La Nazionale Italiana di Calcio, da sempre croce e delizia del popolo italico (60 milioni di commissari tecnici!) è ritornata sul tetto d’Europa dopo 53 anni di attesa, e lo ha fatto all’indomani della pagina più amara della sua storia, quella della mancata qualificazione ai Mondiali di Russa 2018.
Cos’è accaduto? Cosa ha reso possibile questo ennesimo “miracolo italiano”?
Una serie di scelte lungimiranti e una congiuntura non casuale di elementi favorevoli.

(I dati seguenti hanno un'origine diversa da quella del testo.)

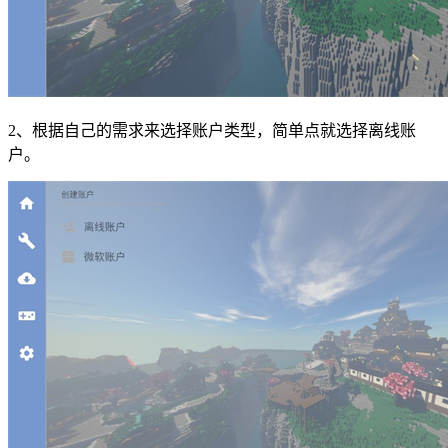
2、根据自己的需求来选择账户类型，简单点就选择离线账
户。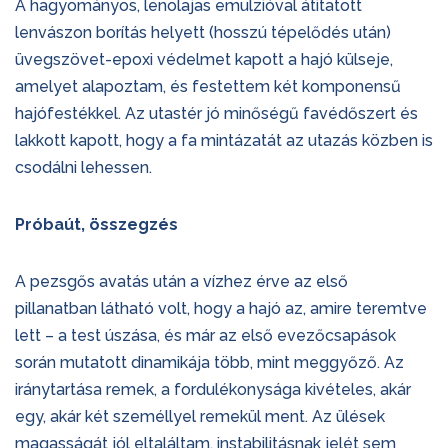
A hagyományos, lenolajas emulzióval átitatott
lenvászon borítás helyett (hosszú tépelődés után)
üvegszövet-epoxi védelmet kapott a hajó külseje,
amelyet alapoztam, és festettem két komponensű
hajófestékkel. Az utastér jó minőségű favédőszert és
lakkott kapott, hogy a fa mintázatát az utazás közben is
csodálni lehessen.
Próbaút, összegzés
A pezsgős avatás után a vízhez érve az első
pillanatban látható volt, hogy a hajó az, amire teremtve
lett – a test úszása, és már az első evezőcsapások
során mutatott dinamikája több, mint meggyőző. Az
iránytartása remek, a fordulékonysága kivételes, akár
egy, akár két személlyel remekül ment. Az ülések
magasságát jól eltaláltam, instabilitásnak jelét sem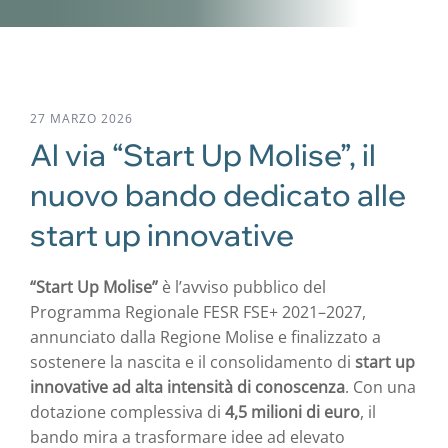
27 MARZO 2026
Al via “Start Up Molise”, il
nuovo bando dedicato alle
start up innovative
“Start Up Molise”
è l’avviso pubblico del
Programma Regionale FESR FSE+ 2021–2027,
annunciato dalla Regione Molise e finalizzato a
sostenere la nascita e il consolidamento di
start up
innovative ad alta intensità di conoscenza
. Con una
dotazione complessiva di
4,5 milioni di euro
, il
bando mira a trasformare idee ad elevato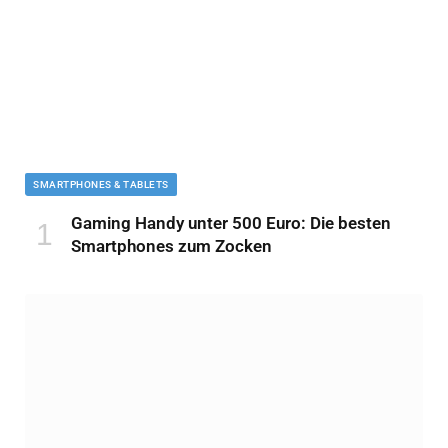
SMARTPHONES & TABLETS
Gaming Handy unter 500 Euro: Die besten
Smartphones zum Zocken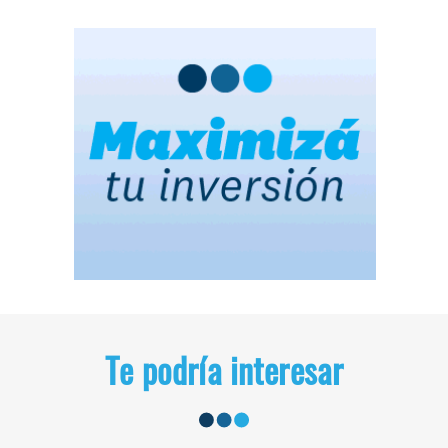
Te podría interesar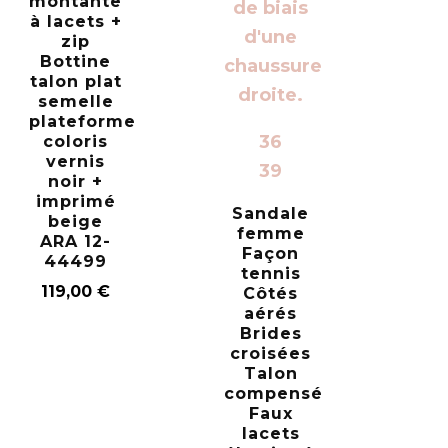
montante
à lacets +
zip
Bottine
talon plat
semelle
plateforme
36
coloris
vernis
39
noir +
imprimé
Sandale
beige
femme
ARA 12-
Façon
44499
tennis
119,00
€
Côtés
aérés
Brides
croisées
Talon
compensé
Faux
lacets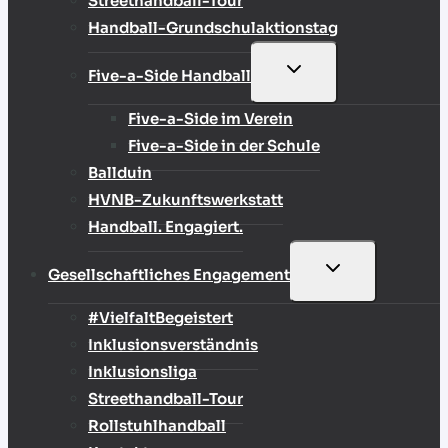
Streethandball-Tour
Handball-Grundschulaktionstag
UNTERMENÜ
Five-a-Side Handball
UMSCHALTEN
Five-a-Side im Verein
Five-a-Side in der Schule
Ballduin
HVNB-Zukunftswerkstatt
Handball. Engagiert.
UNTERMENÜ
Gesellschaftliches Engagement
UMSCHALTEN
#VielfaltBegeistert
Inklusionsverständnis
Inklusionsliga
Streethandball-Tour
Rollstuhlhandball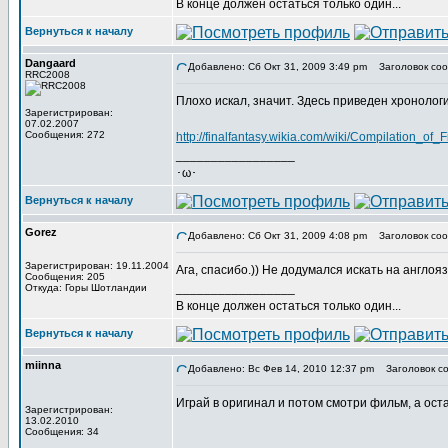
В конце должен остаться только один...
Вернуться к началу
Dangaard
Добавлено: Сб Окт 31, 2009 3:49 pm
Заголовок соо
RRC2008
Плохо искал, значит. Здесь приведен хронолог
Зарегистрирован:
07.02.2007
Сообщения: 272
http://finalfantasy.wikia.com/wiki/Compilation_of_
_________________
･ω･
Вернуться к началу
Gorez
Добавлено: Сб Окт 31, 2009 4:08 pm
Заголовок соо
Зарегистрирован: 19.11.2004
Ага, спасибо.)) Не додумался искать на англоя
Сообщения: 205
_________________
Откуда: Горы Шотландии
В конце должен остаться только один...
Вернуться к началу
miinna
Добавлено: Вс Фев 14, 2010 12:37 pm
Заголовок со
Играй в оригинал и потом смотри фильм, а ос
Зарегистрирован:
13.02.2010
Сообщения: 34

Primo fra tutti: la decisione dei vertici federali di affidare la guida degli Azzurri a un CT esperto, coraggioso e innovativo come Roberto Mancini.
Il vero “top player” è stato lui, un manager capace di costruire un modello di squadra audace e combattiva, senza smantellare l’organico selezionato nella disastrosa gestione Ventura, ma piuttosto rivitalizzando i militanti di lungo corso e inserendo nel gruppo i migliori “astri nascenti”.

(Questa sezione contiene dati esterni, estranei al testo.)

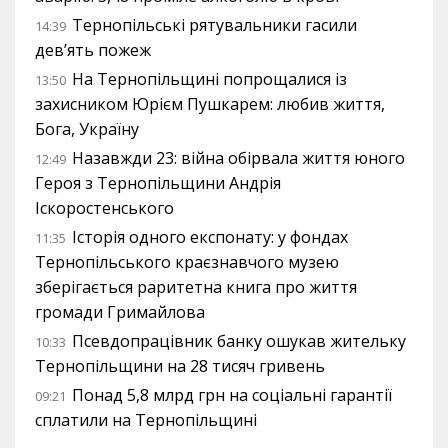
Тернопільські рятувальники гасили
14:39
дев’ять пожеж
На Тернопільщині попрощалися із
13:50
захисником Юрієм Пушкарем: любив життя,
Бога, Україну
Назавжди 23: війна обірвала життя юного
12:49
Героя з Тернопільщини Андрія
Іскоростенського
Історія одного експонату: у фондах
11:35
Тернопільського краєзнавчого музею
зберігається раритетна книга про життя
громади Гримайлова
Псевдопрацівник банку ошукав жительку
10:33
Тернопільщини на 28 тисяч гривень
Понад 5,8 млрд грн на соціальні гарантії
09:21
сплатили на Тернопільщині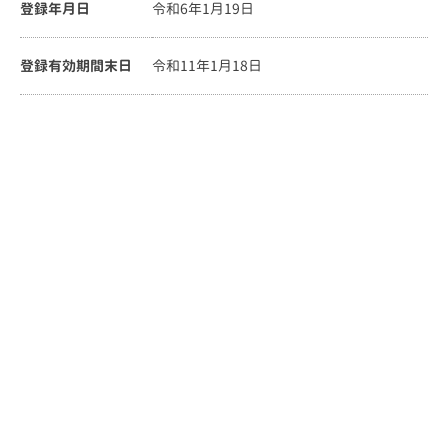
登録年月日
令和6年1月19日
登録有効期間末日
令和11年1月18日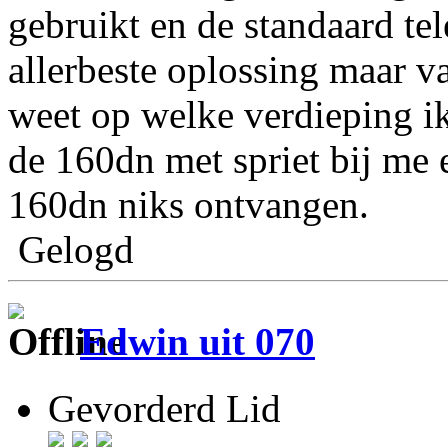
gebruikt en de standaard te
allerbeste oplossing maar va
weet op welke verdieping ik
de 160dn met spriet bij me
160dn niks ontvangen.
Gelogd
Edwin uit 070
Gevorderd Lid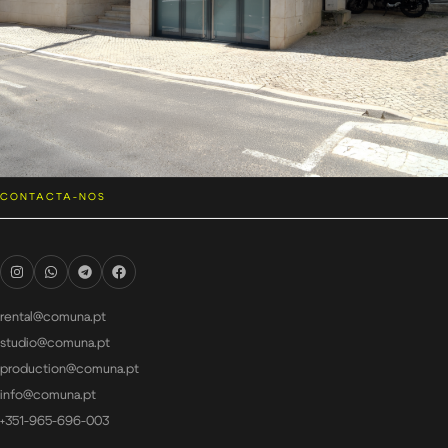
CONTACTA-NOS
rental@comuna.pt
studio@comuna.pt
production@comuna.pt
info@comuna.pt
+351-965-696-003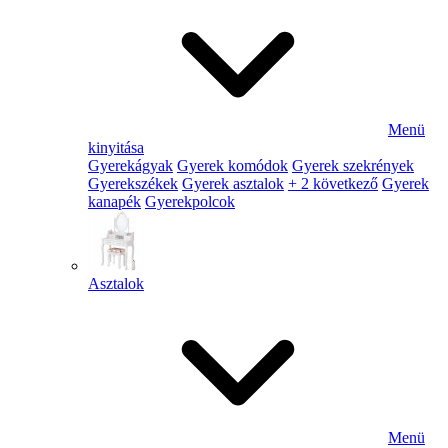
Menü
kinyitása
Gyerekágyak
Gyerek komódok
Gyerek szekrények
Gyerekszékek
Gyerek asztalok
+ 2 következő
Gyerek
kanapék
Gyerekpolcok
Asztalok
Menü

L’idea su cui si è basato il lavoro di Mancini è proprio quella di un giusto mix tra esperienza e innocenza, tra calcio “all’italiana” (difesa inespugnabile e ripartenza) e calcio “moderno” (costruzione dal basso, possesso palla, sovrapposizioni e inserimenti).
La sua Italia, la nostra Italia, ha affrontato questo Campionato Europeo con grande intelligenza e astuzia: gli Azzurri hanno applicato fedelmente i dettami tattici impartiti dal Mister in allenamento, ma hanno dimostrato al contempo grande duttilità, cambiando pelle di partita in partita e adattandosi con sorprendente lucidità al gioco delle nazionali avversarie.
Altro fattore determinante: la forza del collettivo ha prevalso sul talento dei singoli.
In questa Nazionale, infatti, non si riesce a rintracciare il “Roberto Baggio” o il “Paolo Rossi” di turno, il “deus ex machina” in grado di trascinare la squadra alla vittoria con la giocata decisiva.
Eppure, in ognuna tra le sette gare disputate e vinte, l’Italia ha avuto la meglio grazie al gioco di squadra, allo spirito di gruppo, alla solidità e all’equilibrio tra i reparti.
Proprio per questo, il “man of the match” è risultato essere sempre differente (Spinazzola, Pessina, Locatelli, nella fase a gironi; Chiesa, Insigne, Bonucci, Donnarumma – miglior giocatore del torneo – in quella ad eliminazione diretta), a conferma della natura corale del gioco azzurro.
Terzo – ed ultimo – fattore: il supporto di uno staff tecnico affiatato e competente.
Il CT Mancini ha strutturato il proprio gruppo di collaboratori coinvolgendo alcuni suoi storici assistenti (Salsano, Lombardo, Nuciari), confermando alcune figure già in organico federale (Evani, Oriali), inserendo un “capitano non giocatore” quale De Rossi, ma soprattutto affidando il ruolo di capo delegazione al suo amico fraterno e “gemello del gol” Gianluca Vialli.
Il team tecnico così composto, in larga parte coincidente con gli artefici del “capolavoro Sampdoria” degli anni ’90, ha fornito agli Azzurri un immenso valore aggiunto: i più giovani hanno acquisito il senso di appartenenza e la mentalità vincente, i veterani sono stati sostenuti nel processo di trasferimento di esperienza ai nuovi arrivati.
La vittoria finale, dunque, non è frutto del caso.
Questa Nazionale è ancora una volta lo specchio del nostro Paese, un collettivo che può ottenere grandi risultati solo se i giovani talentuosi sono liberi di esprimersi e se la “vecchia guardia” fornisce il necessario contributo di esperienza e maturità.
Che sia davvero l’inizio di un nuovo “Rinascimento” sportivo e sociale.